■ TASK DETAILS: Every record that follows should be written out again without any change.

■ INPUT:
--- START ---

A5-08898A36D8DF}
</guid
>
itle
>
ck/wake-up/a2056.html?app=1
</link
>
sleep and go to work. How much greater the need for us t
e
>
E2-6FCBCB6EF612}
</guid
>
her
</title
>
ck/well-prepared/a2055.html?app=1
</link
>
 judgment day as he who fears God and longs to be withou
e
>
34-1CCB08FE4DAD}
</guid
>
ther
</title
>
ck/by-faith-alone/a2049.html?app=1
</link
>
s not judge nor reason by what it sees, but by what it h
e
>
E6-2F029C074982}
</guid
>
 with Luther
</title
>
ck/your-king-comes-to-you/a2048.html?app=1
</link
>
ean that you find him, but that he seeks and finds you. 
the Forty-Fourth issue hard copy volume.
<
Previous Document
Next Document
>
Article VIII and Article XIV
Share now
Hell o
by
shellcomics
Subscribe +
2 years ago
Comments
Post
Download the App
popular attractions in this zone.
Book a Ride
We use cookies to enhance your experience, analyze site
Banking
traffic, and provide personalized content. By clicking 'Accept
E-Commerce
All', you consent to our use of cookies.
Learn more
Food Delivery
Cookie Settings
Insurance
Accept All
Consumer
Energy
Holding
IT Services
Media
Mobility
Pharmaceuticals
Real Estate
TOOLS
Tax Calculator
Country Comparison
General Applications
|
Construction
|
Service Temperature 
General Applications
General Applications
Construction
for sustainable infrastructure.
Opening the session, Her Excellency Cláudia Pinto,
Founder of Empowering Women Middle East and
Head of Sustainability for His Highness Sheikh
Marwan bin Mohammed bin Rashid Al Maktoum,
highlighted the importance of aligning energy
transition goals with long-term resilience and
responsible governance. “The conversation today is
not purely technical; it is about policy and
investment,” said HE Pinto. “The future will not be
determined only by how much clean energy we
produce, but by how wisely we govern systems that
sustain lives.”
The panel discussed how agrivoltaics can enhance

--- END ---

■ EXERCISE ANSWER:
A5-08898A36D8DF}
</guid
>
itle
>
ck/wake-up/a2056.html?app=1
</link
>
sleep and go to work. How much greater the need for us t
e
>
E2-6FCBCB6EF612}
</guid
>
her
</title
>
ck/well-prepared/a2055.html?app=1
</link
>
 judgment day as he who fears God and longs to be withou
e
>
34-1CCB08FE4DAD}
</guid
>
ther
</title
>
ck/by-faith-alone/a2049.html?app=1
</link
>
s not judge nor reason by what it sees, but by what it h
e
>
E6-2F029C074982}
</guid
>
 with Luther
</title
>
ck/your-king-comes-to-you/a2048.html?app=1
</link
>
ean that you find him, but that he seeks and finds you. 
the Forty-Fourth issue hard copy volume.
<
Previous Document
Next Document
>
Article VIII and Article XIV
Share now
Hell o
by
shellcomics
Subscribe +
2 years ago
Comments
Post
Download the App
popular attractions in this zone.
Book a Ride
We use cookies to enhance your experience, analyze site
Banking
traffic, and provide personalized content. By clicking 'Accept
E-Commerce
All', you consent to our use of cookies.
Learn more
Food Delivery
Cookie Settings
Insurance
Accept All
Consumer
Energy
Holding
IT Services
Media
Mobility
Pharmaceuticals
Real Estate
TOOLS
Tax Calculator
Country Comparison
General Applications
|
Construction
|
Service Temperature 
General Applications
General Applications
Construction
for sustainable infrastructure.
Opening the session, Her Excellency Cláudia Pinto,
Founder of Empowering Women Middle East and
Head of Sustainability for His Highness Sheikh
Marwan bin Mohammed bin Rashid Al Maktoum,
highlighted the importance of aligning energy
transition goals with long-term resilience and
responsible governance. “The conversation today is
not purely technical; it is about policy and
investment,” said HE Pinto. “The future will not be
determined only by how much clean energy we
produce, but by how wisely we govern systems that
sustain lives.”
The panel discussed how agrivoltaics can enhance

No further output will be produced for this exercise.